Por. Gerardo Galarza
Luego de la “institucionalización” de la llamada Revolución Mexicana, desde el sexenio 1940-1946 cada gobierno de la república ha hecho reformas a la legislación electoral y en algunos casos la transformación de las leyes fue absoluta.
Sin embargo, la autonomía de organismo encargado de los procesos electorales data apenas de 1996, hace 26 años. La primera legislación electoral posrevolucionaria fue aprobada el 6 de febrero de 1917, un día después de la promulgación de la Constitución de ese año.
Desde entonces, las modificaciones, así sean mínimas, a la legislación electoral han sido presentadas como avances democráticos promovidos por el gobierno en turno, aunque en realidad hayan sido producto de luchas opositoras y de situaciones insostenibles que afectaban la imagen del país en el exterior.
A vuela pluma y de memoria se pueden recordar como “grandes logros” democráticos promovidos por los gobiernos en turno: el voto a las mujeres, los diputados de partido para que la oposición accediera al Poder Legislativo; el voto a los jóvenes de 18 años y las reducciones en los límites de edad para acceder a cargos de elección popular, luego de las represiones del 2 de octubre de 1968 y el 10 de junio de 1971; la reforma electoral del gobierno de José López Portillo, -quien fue candidato único a la presidencia de la República por el retiro del PAN y el apoyo que le dieron los supuestos opositores PPS y PARM y que “compitió” con un candidato no registrado del PCM, Valentín Campa-, y que en 1976 ganó la elección con el 98-99% de la votación, porcentaje que nadie creyó ni en México y mucho menos en el extranjero. Y, por supuesto, las reformas de los gobiernos de Carlos Salinas de Gortari y Ernesto Zedillo, a raíz de lo que consideró el gran fraude electoral contra Cuauhtémoc Cárdenas en 1988 y la insurgencia popular electoral en varios estados, destacadamente en San Luis Potosí y Guanajuato.
Es justo reconocer que, en su momento, cada modificación a las normas electorales pudo significar algún avance democrático, arrancado al poder, que las provechó en su beneficio e imagen.
Lo que nunca ocurrió, hasta 1996, fue que el gobierno cediera el control de los procesos electorales. Sí el voto femenino y a los jóvenes, diputados de partido y plurinominales, nuevas credenciales de elector, nuevos padrones electorales, nuevos partidos, más diputados y senadores, lo que fuera, pero nunca perder el control de la organización de las elecciones y su calificación de legales y legítimas por el Colegio Electoral de la Cámara de Diputados, donde -como ahora- la mayoría imponía su voluntad sin cambiar ninguna coma.

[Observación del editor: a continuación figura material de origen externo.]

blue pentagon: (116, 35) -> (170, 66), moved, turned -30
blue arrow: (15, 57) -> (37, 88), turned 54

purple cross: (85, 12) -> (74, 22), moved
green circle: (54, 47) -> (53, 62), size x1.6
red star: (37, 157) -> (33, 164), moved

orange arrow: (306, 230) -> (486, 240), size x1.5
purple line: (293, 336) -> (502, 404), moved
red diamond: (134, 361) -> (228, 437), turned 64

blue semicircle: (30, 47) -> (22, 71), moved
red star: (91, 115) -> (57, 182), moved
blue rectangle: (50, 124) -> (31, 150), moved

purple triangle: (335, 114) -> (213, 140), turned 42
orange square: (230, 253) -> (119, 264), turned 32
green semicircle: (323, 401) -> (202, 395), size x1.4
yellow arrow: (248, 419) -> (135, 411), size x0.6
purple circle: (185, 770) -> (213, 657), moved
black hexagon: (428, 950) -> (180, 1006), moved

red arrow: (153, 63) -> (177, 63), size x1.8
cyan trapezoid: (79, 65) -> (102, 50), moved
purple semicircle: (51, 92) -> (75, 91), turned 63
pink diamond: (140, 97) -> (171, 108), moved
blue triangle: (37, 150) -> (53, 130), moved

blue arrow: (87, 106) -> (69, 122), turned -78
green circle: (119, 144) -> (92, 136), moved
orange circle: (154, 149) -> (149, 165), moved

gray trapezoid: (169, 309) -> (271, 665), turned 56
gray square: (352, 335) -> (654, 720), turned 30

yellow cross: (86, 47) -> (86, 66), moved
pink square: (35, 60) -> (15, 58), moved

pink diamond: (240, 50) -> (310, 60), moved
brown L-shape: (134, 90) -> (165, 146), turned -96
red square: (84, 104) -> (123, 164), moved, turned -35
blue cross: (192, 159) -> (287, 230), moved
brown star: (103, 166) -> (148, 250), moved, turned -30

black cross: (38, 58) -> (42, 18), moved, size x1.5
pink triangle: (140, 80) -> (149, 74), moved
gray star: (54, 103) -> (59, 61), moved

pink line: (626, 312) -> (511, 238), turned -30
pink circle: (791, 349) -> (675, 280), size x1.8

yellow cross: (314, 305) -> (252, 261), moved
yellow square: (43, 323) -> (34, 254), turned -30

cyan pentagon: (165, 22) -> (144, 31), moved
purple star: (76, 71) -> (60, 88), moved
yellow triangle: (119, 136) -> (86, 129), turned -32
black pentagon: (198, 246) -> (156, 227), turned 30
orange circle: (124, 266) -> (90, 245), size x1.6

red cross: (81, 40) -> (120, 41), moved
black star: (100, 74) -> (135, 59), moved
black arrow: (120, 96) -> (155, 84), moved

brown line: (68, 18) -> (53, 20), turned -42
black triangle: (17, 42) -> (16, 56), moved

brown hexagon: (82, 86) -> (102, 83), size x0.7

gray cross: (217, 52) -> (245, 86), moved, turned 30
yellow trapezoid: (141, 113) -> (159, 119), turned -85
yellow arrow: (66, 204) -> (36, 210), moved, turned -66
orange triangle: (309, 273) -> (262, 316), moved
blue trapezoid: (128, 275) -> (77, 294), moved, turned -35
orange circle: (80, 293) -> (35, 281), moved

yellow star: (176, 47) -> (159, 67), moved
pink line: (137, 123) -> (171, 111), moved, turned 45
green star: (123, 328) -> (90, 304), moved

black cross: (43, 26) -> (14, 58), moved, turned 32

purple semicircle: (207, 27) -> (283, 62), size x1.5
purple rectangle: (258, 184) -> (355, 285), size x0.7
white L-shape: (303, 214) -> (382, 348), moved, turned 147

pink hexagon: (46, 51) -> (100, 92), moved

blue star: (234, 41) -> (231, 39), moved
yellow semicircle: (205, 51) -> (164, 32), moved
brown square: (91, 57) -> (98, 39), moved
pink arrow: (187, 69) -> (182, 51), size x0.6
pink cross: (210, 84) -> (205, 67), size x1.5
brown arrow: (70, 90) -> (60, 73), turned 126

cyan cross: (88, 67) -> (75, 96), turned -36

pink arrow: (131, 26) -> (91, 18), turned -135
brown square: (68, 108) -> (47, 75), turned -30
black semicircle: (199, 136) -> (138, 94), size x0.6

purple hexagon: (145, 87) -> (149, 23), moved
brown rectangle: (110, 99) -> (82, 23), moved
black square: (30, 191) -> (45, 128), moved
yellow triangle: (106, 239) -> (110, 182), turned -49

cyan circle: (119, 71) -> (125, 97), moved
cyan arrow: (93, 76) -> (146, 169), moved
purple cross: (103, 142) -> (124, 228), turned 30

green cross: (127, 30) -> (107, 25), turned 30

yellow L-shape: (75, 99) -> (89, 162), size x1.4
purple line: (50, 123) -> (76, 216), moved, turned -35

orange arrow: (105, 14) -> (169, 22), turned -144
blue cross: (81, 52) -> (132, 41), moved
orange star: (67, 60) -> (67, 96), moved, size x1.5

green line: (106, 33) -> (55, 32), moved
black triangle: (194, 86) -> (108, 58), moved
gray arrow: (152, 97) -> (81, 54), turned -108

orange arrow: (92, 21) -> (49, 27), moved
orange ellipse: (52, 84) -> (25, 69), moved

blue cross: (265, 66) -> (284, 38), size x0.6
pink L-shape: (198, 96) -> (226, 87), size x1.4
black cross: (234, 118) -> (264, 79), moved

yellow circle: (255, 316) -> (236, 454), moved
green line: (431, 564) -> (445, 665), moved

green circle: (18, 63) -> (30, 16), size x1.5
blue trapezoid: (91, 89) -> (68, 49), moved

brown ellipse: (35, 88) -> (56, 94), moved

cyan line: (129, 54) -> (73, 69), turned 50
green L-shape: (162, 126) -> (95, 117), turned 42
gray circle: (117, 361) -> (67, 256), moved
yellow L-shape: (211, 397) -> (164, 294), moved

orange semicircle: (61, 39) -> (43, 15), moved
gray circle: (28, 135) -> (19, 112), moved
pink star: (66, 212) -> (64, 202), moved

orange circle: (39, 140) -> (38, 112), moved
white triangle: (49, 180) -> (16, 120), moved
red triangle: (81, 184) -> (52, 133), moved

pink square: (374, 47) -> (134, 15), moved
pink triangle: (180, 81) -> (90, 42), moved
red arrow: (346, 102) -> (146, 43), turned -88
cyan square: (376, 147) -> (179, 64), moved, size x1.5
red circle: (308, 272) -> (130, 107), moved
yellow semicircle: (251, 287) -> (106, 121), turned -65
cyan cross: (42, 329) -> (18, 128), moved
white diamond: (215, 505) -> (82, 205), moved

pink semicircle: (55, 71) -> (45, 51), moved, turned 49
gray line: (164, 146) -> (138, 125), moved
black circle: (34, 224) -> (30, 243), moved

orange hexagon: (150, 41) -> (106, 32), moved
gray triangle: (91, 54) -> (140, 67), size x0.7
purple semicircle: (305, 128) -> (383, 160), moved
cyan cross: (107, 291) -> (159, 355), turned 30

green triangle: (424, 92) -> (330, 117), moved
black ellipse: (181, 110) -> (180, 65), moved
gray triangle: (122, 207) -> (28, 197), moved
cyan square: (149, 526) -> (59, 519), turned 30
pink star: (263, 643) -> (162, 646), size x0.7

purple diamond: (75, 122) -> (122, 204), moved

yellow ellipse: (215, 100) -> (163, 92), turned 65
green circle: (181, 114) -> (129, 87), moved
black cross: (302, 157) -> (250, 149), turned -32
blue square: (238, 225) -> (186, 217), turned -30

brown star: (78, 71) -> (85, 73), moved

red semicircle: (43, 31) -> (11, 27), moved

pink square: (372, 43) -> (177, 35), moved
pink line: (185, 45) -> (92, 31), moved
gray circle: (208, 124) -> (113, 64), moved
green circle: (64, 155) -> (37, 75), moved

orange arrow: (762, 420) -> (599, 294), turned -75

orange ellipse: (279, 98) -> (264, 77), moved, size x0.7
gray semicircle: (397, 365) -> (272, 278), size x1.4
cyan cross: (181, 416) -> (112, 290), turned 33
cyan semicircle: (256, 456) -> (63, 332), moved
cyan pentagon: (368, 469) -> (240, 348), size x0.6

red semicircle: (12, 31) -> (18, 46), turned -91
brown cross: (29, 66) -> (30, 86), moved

El secreto, la clave, para el inicio de la nueva democracia mexicana fue crear un organismo autónomo para la organización y calificación de las elecciones, el levantamiento y control de un nuevo padrón electoral, las nuevas credenciales y la lista nominal de electores, sustentado en la participación real de los ciudadanos (los funcionarios de casilla son sorteados cada elección y son los vecinos de la zona en que están las casillas) y también en los representantes de cada partido político participante, que al término del conteo obtienen copias oficiales de los resultados.
Hoy, el gobierno federal intenta una reforma sustancial a la legislación electoral. Ya fracasó en su propuesta constitucional y ahora lo busca en la legislación reglamentaria. En su conjunto, no se trata de ningún avance; la real pretensión es regresarle al gobierno el control de las elecciones, incluido el padrón electoral.
Y, por cierto, sólo por cierto, ¿Qué opinan? ¿Dónde están, qué hacen ante esta embestida gubernamental los consejeros del Instituto Electoral Nacional (INE)? ¿Sólo Lorenzo Córdova y Ciro Murayama son los defensores de la institución creada por la exigencia ciudadana?